La jefe Cotton no recordaba la última vez que había abrazado a alguien. A menudo, cuando por las noches se repasaba aquel horrible corte de pelo a cepillo, se preguntaba cómo lo hacía todo el mundo. Parecía sencillo. La gente simplemente se abrazaba. Pero ella ni siquiera se abrazaba con los tipos con los que se acostaba. ¿Qué demonios le pasaba? ¿Acaso era tan difícil? ¿Por qué era tan difícil?

Era, ciertamente, muy difícil.

Una no podía, simplemente, lanzarse en brazos de alguien cuando era la jefe Cotton. Por eso había dicho:

—Dile a tu padre que esta noche cenaré en el Dan Lennard.

—¿El lago helado?

—Sí.

—¿Quiere eso decir que puede salir con usted?

—Quiere decir que puede acompañarme, si le apetece.

—¡Oh, Dan! ¿De veras?

La chica había sonreído.
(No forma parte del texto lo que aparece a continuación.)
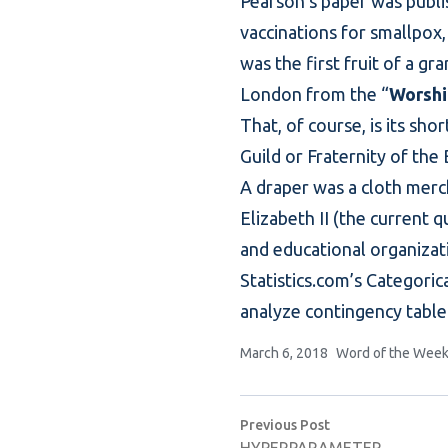
Pearson’s paper was publi
vaccinations for smallpox,
was the first fruit of a g
London from the “
Worshi
That, of course, is its sh
Guild or Fraternity of the
A draper was a cloth merch
Elizabeth II (the current 
and educational organizat
Statistics.com’s
Categorica
analyze
contingency table
Posted by
Posted in
March 6, 2018
Word of the Wee
Post
Previous post:
Previous Post
navigation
Un segundo antes había sido una orquídea moribunda, un puñado de tierra, un juguete olvidado, y al segundo siguiente había vuelto a brillar.

—No puede ser tan horrible —había pensado Danny, en voz alta.

—Oh, no lo será —había dicho la pequeña Cats, y se había dispuesto, feliz, a marcar el número de casa, sin caer en la cuenta de que, algo más allá, el diligente agente Binfield, Wicksey Spott Binfield, levantaba a su vez el auricular del teléfono y marcaba el número del señor Howling y, al hacerlo, ponía en marcha otra de aquellas carreras rumorístico informativas, una que tenía a la (JEFE cotton) y a (FRANCIS MCKISCO) como protagonistas y que devolvía al señor Howling a la cabeza, algo que tanto Meriam Cold como el furibundo Georges, aquel mastín engreído que había creído, ingenuamente, poder arruinarle la vida a Ho­wie Howling, lamentarían en secreto.